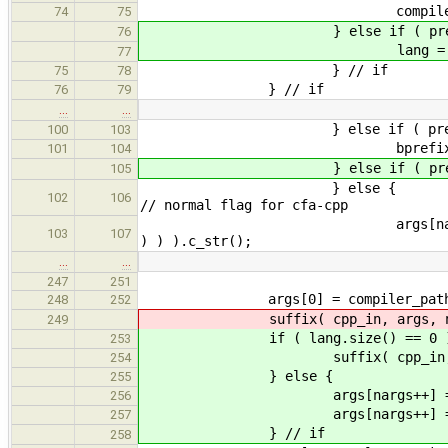
compiler_path = val
74
75
} else if ( prefix( val
76
lang = val.subst
77
} // if
75
78
} // if
76
79
…
…
} else if ( prefix( val,
100
103
bprefix = val.sub
101
104
} else if ( prefix( v
105
} 
102
106
// normal flag for cfa-cpp
args[nargs++] = ( *new str
103
107
) ) ).c_str();
…
…
247
251
args[0] = compiler_path.c
248
252
suffix( cpp_in, ar
249
if ( lang.size() == 0 )
253
suffix( cpp_in, ar
254
} else {
255
args[nargs++] = "
256
args[nargs++] = ( *new str
257
} // if
258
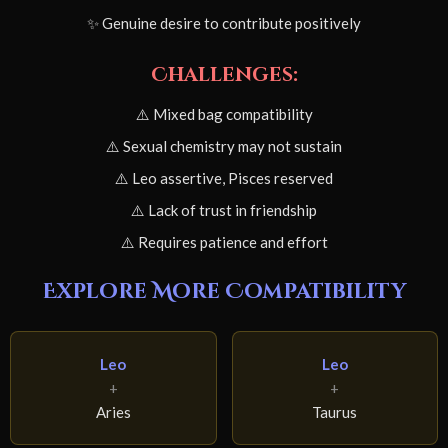
✨ Genuine desire to contribute positively
Challenges:
⚠️ Mixed bag compatibility
⚠️ Sexual chemistry may not sustain
⚠️ Leo assertive, Pisces reserved
⚠️ Lack of trust in friendship
⚠️ Requires patience and effort
Explore More Compatibility
Leo
Leo
+
+
Aries
Taurus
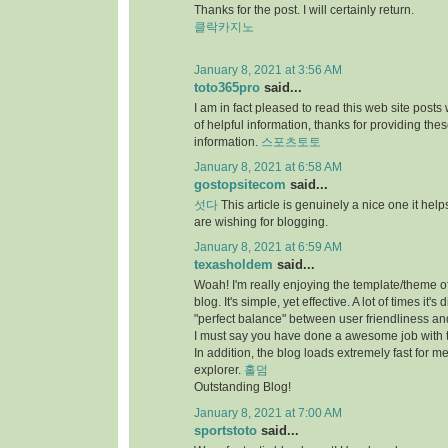
Thanks for the post. I will certainly return.
클락카지노
January 8, 2021 at 3:56 AM
toto365pro
said...
I am in fact pleased to read this web site posts
of helpful information, thanks for providing the
information.
스포츠토토
January 8, 2021 at 6:58 AM
gostopsitecom
said...
섯다
This article is genuinely a nice one it he
are wishing for blogging.
January 8, 2021 at 6:59 AM
texasholdem
said...
Woah! I'm really enjoying the template/theme of
blog. It's simple, yet effective. A lot of times it's di
"perfect balance" between user friendliness a
I must say you have done a awesome job with t
In addition, the blog loads extremely fast for me
explorer.
홀덤
Outstanding Blog!
January 8, 2021 at 7:00 AM
sportstoto
said...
::::::::::
=== BRIEF ===
Return the records above exactly as written. Do not include their images.

=== ANSWER TO THIS EXERCISE ===
compiler_path = val
74
75
} else if ( prefix( val
76
lang = val.subst
77
} // if
75
78
} // if
76
79
…
…
} else if ( prefix( val,
100
103
bprefix = val.sub
101
104
} else if ( prefix( v
105
} 
102
106
// normal flag for cfa-cpp
args[nargs++] = ( *new str
103
107
) ) ).c_str();
…
…
247
251
args[0] = compiler_path.c
248
252
suffix( cpp_in, ar
249
if ( lang.size() == 0 )
253
suffix( cpp_in, ar
254
} else {
255
args[nargs++] = "
256
args[nargs++] = ( *new str
257
} // if
258
✨ Genuine desire to contribute positively
Challenges:
⚠️ Mixed bag compatibility
⚠️ Sexual chemistry may not sustain
⚠️ Leo assertive, Pisces reserved
⚠️ Lack of trust in friendship
⚠️ Requires patience and effort
Explore More Compatibility
Leo
Leo
+
+
Aries
Taurus
Thanks for the post. I will certainly return.
클락카지노
January 8, 2021 at 3:56 AM
toto365pro
said...
I am in fact pleased to read this web site posts
of helpful information, thanks for providing the
information.
스포츠토토
January 8, 2021 at 6:58 AM
gostopsitecom
said...
섯다
This article is genuinely a nice one it he
are wishing for blogging.
January 8, 2021 at 6:59 AM
texasholdem
said...
Woah! I'm really enjoying the template/theme of
blog. It's simple, yet effective. A lot of times it's di
"perfect balance" between user friendliness a
I must say you have done a awesome job with t
In addition, the blog loads extremely fast for me
explorer.
홀덤
Outstanding Blog!
January 8, 2021 at 7:00 AM
sportstoto
said...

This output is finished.